With regard to the inattentive driving code already in place, Sgt. John Gonzales from the Meridian Police Department said that addressing texting while driving under that part of the code was a hurdle. Gonzales said, among other things, that prosecutors didn’t feel officers could pull over someone simply for texting under the current inattentive driving code. Therefore, a specific law was needed.
“The problem,” explained Gonzales, “was we would have to have a moving violation, also prove that they were on their phone, and also prove that they were texting or whatever (with their phone), that the phone was causing a distraction and caused them to be careless or unsafe in the way that they were driving. That’s a big hurdle to overcome.”
Gonzales also likened the new law with the approach officers take to speeding.
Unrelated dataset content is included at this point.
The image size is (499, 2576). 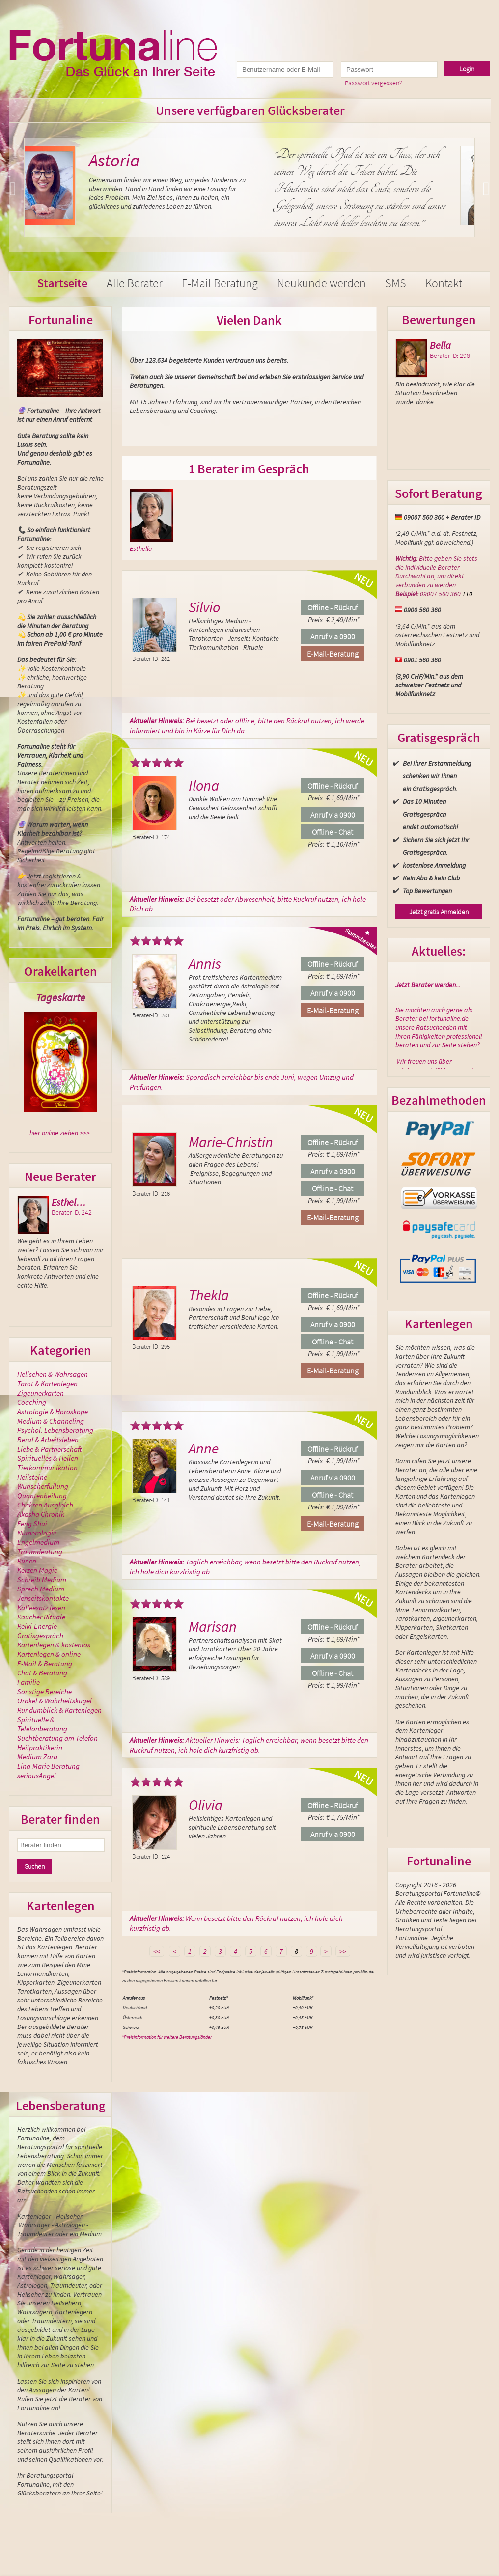 What do you see at coordinates (26, 1560) in the screenshot?
I see `Runen` at bounding box center [26, 1560].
That is, speeding is often a cause of accidents, so by officers posting speed limits and pulling people over for breaking the speed limit, they are taking a proactive approach to prevent a dangerous situation. “I think this is a way to try and be pre-emptive, or proactive, in trying to reduce crashes as well in instances where someone may be distracted by the use of their phone.”
Throughout debate on the issue, opponents said the new law was vague and that because there were other factors in distracted driving, singling out one of them didn’t make sense. Rep. Erik Simpson, R-Idaho Falls, said the bill did not really say whether or not checking other applications is an infraction. “I’m not clear, because written communications isn’t really defined,” he said.